Hazreti Alî (k.v.)’den: “Bir öğle vakti Resûlullâh (s.a.v.)’i evinde ziyaret ettim ve kendilerine selâm verdim. Selâmıma mukabele ettikten sonra buyurdular ki:”Yâ Alî!, Cibril’in sana selâmı vardır.” Ben de: “Aleyke ve aleyhisselâm Yâ Resûlallâh” dedim. Bunun üzerine Resûlullâh (s.a.v.) “Bana yaklaş” dedi. Ben de yaklaştım. Buyurdular ki: “İşte Cibril, senin için diyor ki her aydan üç gün oruç tutsun.

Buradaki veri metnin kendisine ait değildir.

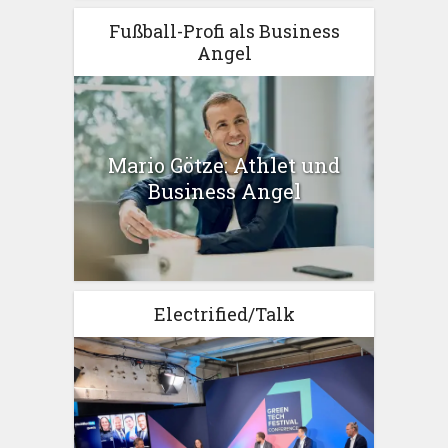
Fußball-Profi als Business
Angel
Mario Götze: Athlet und
Business Angel
Electrified/Talk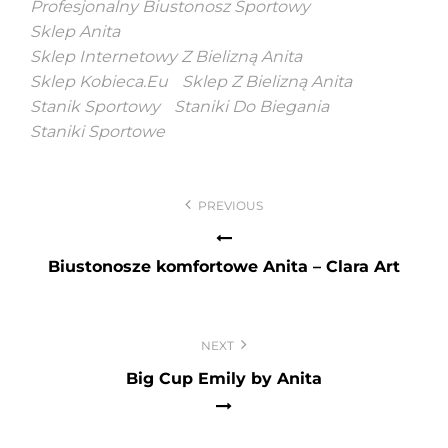
Profesjonalny Biustonosz Sportowy
Sklep Anita
Sklep Internetowy Z Bielizną Anita
Sklep Kobieca.eu
Sklep Z Bielizną Anita
Stanik Sportowy
Staniki Do Biegania
Staniki Sportowe
Nawigacja
PREVIOUS
wpisu
Biustonosze komfortowe Anita – Clara Art
NEXT
Big Cup Emily by Anita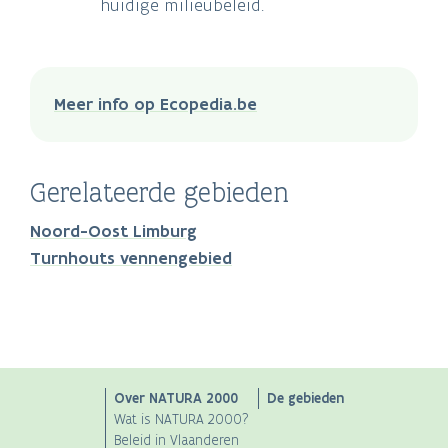
huidige milieubeleid.
Meer info op Ecopedia.be
Gerelateerde gebieden
Noord-Oost Limburg
Turnhouts vennengebied
Main
Over NATURA 2000
De gebieden
Wat is NATURA 2000?
navigation
Beleid in Vlaanderen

Birinci gün için on bin sene, ikinci gün için otuz bin sene, üçüncü gün için de yüz bin sene oruç tutmuşcasına sevâb yazılacaktır.” Ben:”Yâ Resûlallâh, bu üç gün orucu tutarsam bunun sevabı yalnız bana mı mahsûs? Bütün insanlar bu orucu tutarlarsa onlara bu sevâblar verilmeyecek mi?” dedim. Resûlullâh sallallâhü ‘aleyhi ve sellem:”Yâ Alî! Allah ta’âlâ bu sevâbları sana ve senin gibi bu oruçları tutanlara verecektir.” buyurdular. Ben “Yâ Resûlallâh! Bu oruçlar ne zaman, hangi günlerde tutulacaktır?” dedim. Buyurdular ki:”Bu günler arabî ayların on üç, on dört ve on beşinci günleridir. Bu üç güne “eyyâmı bıyz” derler.” dedi.”

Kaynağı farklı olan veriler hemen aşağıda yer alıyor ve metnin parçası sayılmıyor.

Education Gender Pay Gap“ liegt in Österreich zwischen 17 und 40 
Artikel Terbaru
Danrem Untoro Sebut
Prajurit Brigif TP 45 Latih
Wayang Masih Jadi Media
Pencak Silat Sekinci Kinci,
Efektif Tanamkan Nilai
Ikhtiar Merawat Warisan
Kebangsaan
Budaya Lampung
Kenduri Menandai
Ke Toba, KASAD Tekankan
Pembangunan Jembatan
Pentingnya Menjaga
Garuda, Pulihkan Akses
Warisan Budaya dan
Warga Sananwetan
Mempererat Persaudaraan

Eyyâmı bıyz denmesinin sebebi: Hadîsi şerifi Hz. Alî (k.v.)’den rivayet eden Anter (r.a.):”AIÎ (k.v.)’den sordum: “Eyyâmı bıyz” ne demektir?” Alî (k.v.) şöyle cevâb verdiler: Hazreti Âdem aleyhisselâm yeryüzüne indiğinde güneşin hararetinden teni siyahlanmıştı. Cibril (a.s.):”Ey Âdem, teninin beyaz olmasını arzu eder misin?” dedi. Âdem (a.s.) “Evet!” dedi. Cibril (a.s.): “Öyle ise ayın on üç, on dört ve on beşinci günleri oruç tut” dedi. Âdem (a.s.) on üçüncü günü oruç tuttu; teninin üçte birhbeyazlandı. On dördüncü günü oruç tuttu; teninin üçte biri daha beyazlandı. On beşinci günü de oruç tutunca onun bütün vücûdu bembeyaz oldu. işte “eyyâmı bıyz” denmesinin sebebi budur.
(Hz. Seyyid Abdü’lkâdiri Gîlânî (k.s.), Üç Aylar ve Faziletleri, 82 s.)